Comme le mentionne l’auteur de Pirates de tous les pays : « Aussi longtemps qu’il faudra résister aux puissants et à l’oppression, nous devrons nous souvenir d’eux. » (p.274)
De nombreux ouvrages sur la piraterie ont été édités ces dernières années. Au Québec, Lux Éditeur a fait paraître en 2009, Bastions pirates, la traduction française de Pirate Utopias : Under the Banner of King Death, du collectif de libertaires anglais Do or die. Le livre Pirates de tous les pays est tant qu’à lui la publication française de Villains of all nations parut aux éditions Libertalia. Dans cet ouvrage, le professeur d’histoire à l’université de Pittsburgh et spécialiste incontesté de la piraterie, Marcus Rediker, nous présente l’âge d’or de la piraterie atlantique (1716-1726). L’historien nous démontre au fil des chapitres que ces flibustiers ne veulent pas simplement accumuler des richesses, mais vivre dans la jouissance. Les pirates proposent un mode de vie diamétralement opposé à ce qu’offraient à l’époque le travail et la vie d’un marin à bord d’un navire marchand, et ce, même au sein d’un vaisseau de la Royal Navy. Ils redéfinissent la division du travail, le partage des ressources, la sécurité sociale, etc. « La piraterie était, avant de se connaître comme utopie praticable, le résultat d’un conflit de classes nourri d’une vision d’une vie meilleure. » (p.10) 

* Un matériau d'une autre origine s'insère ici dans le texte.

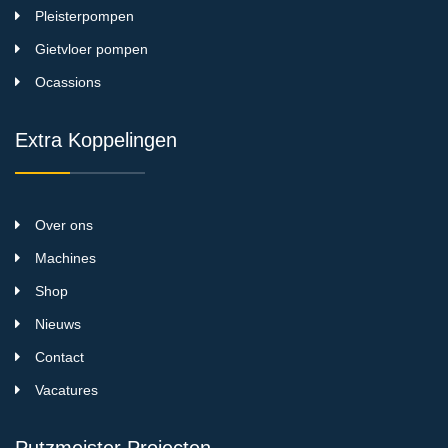
Pleisterpompen
Gietvloer pompen
Ocassions
Extra Koppelingen
Over ons
Machines
Shop
Nieuws
Contact
Vacatures
Putzmeister Projecten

La piraterie ou la terreur du faible contre le fort 
Lors de la guerre de Succession d’Espagne, les flibustiers sont utilisés par les États comme mercenaires (corsaires) pour nuire aux flottes commerciales ennemies. La fin de la guerre et la signature du traité d’Utrecht en 1713 entraînent la démobilisation massive des marines de guerre. 
L’éloignement des autorités donne de la force aux pirates. On raconte qu’entre 1716 et 1726, les pirates capturent plus de navires et font plus de dégâts que les campagnes navales et les actions des corsaires réunis durant la guerre de Succession d’Espagne. La piraterie nuit grandement à la sécurité de la propriété et provoque une véritable crise du commerce et de la traite négrière pour les empires atlantiques.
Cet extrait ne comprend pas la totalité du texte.